Essas normas permitem que o cliente saia do plano de origem e vá para outro, sem que necessite esperar para ter acesso a todos os serviços contratados.

Quer saber mais sobre como aproveitar essas vantagens? Siga com a leitura deste conteúdo e tire todas as dúvidas sobre como emitir, via site ANS, seu relatório de compatibilidade, e veja quais os outros documentos requeridos e as regras para a portabilidade.

Boa leitura! Neste texto, vamos falar sobre:

  1. O que é o relatório de compatibilidade da ANS?
  2. Para que serve esse relatório?
  3. Quais informações o relatório de compatibilidade traz?
  4. Como extrair esse relatório no site da agência?
  5. Qual a documentação necessária para fazer a portabilidade?
  6. Ao que mais devo me atentar para fazer minha portabilidade?
  7. Quer mais praticidade? Vem pra Sami!

O que é o relatório de compatibilidade da ANS?

O relatório de compatibilidade é um documento que comprova a legalidade da troca de plano de saúde com aproveitamento de carência. Na prática, se trata de um comprovante extraído do site da Agência Nacional de Saúde Suplementar (ANS).

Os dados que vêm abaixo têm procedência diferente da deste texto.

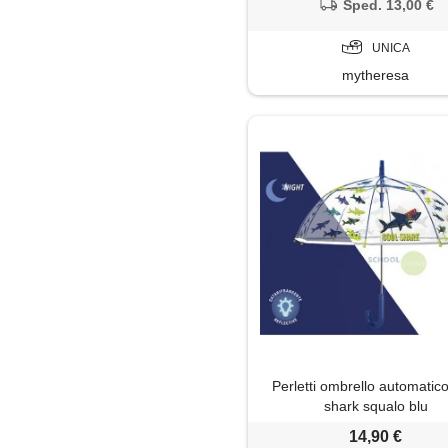
Sped. 13,00 €
UNICA
mytheresa
Perletti ombrello automatic
shark squalo blu
14,90 €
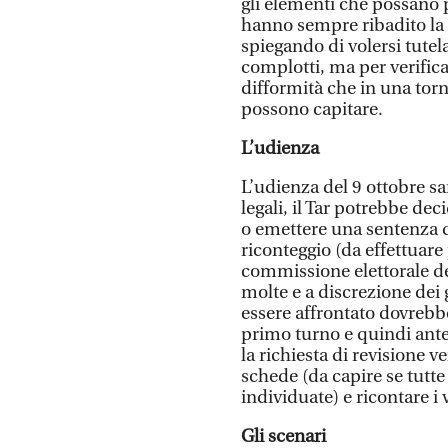
gli elementi che possano p
hanno sempre ribadito la p
spiegando di volersi tute
complotti, ma per verifica
difformità che in una tor
possono capitare.
L’udienza
L’udienza del 9 ottobre sa
legali, il Tar potrebbe deci
o emettere una sentenza d
riconteggio (da effettuar
commissione elettorale del
molte e a discrezione dei g
essere affrontato dovrebbe
primo turno e quindi ante
la richiesta di revisione 
schede (da capire se tutte
individuate) e ricontare i v
Gli scenari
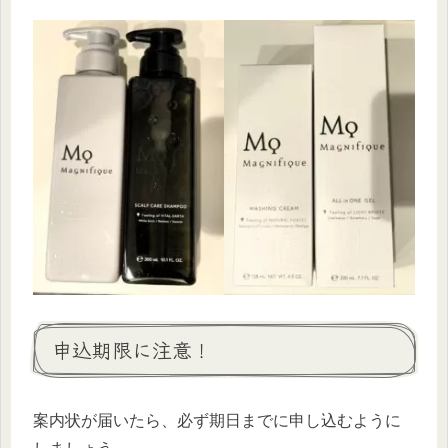
申込期限に注意！
案内状が届いたら、必ず期日までに申し込むように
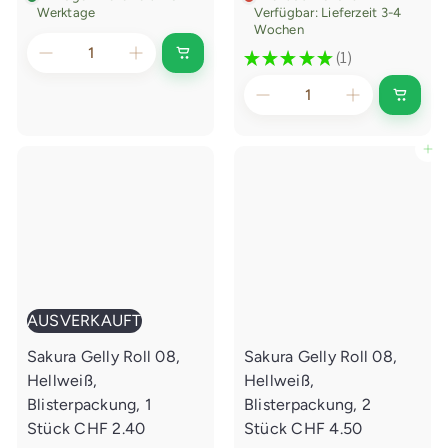
Werktage
Verfügbar: Lieferzeit 3-4
Wochen
★
★
★
★
★
1
I
1
n
d
I
e
n
n
d
E
e
i
In den Einkaufswagen legen
n
n
E
k
i
a
n
u
k
f
a
s
u
w
f
a
s
g
w
e
a
n
AUSVERKAUFT
g
l
e
e
Sakura Gelly Roll 08,
Sakura Gelly Roll 08,
n
g
l
e
Hellweiß,
Hellweiß,
e
n
g
Blisterpackung, 1
Blisterpackung, 2
e
Stück
CHF 2.40
Stück
CHF 4.50
n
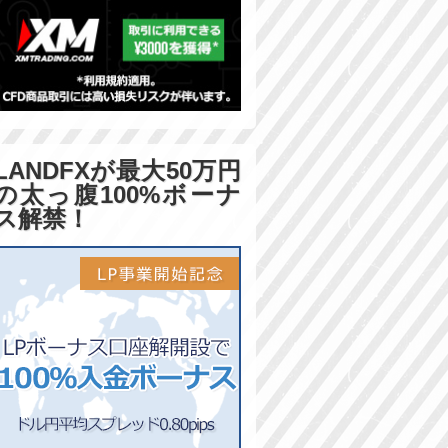
LANDFXが最大50万円
の太っ腹100%ボーナ
ス解禁！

Lembrando que a portabilidade do plano acontece de um jeito parecido com o que ocorre entre serviços de telefonia, por exemplo, permitindo vantagens para o usuário que escolhe uma nova operadora.

No caso da telefonia, é possível continuar com o mesmo número de telefone e obter descontos nos produtos. Já os clientes de planos de saúde podem se ver livres do cumprimento de novos períodos de carência, como explicamos a seguir.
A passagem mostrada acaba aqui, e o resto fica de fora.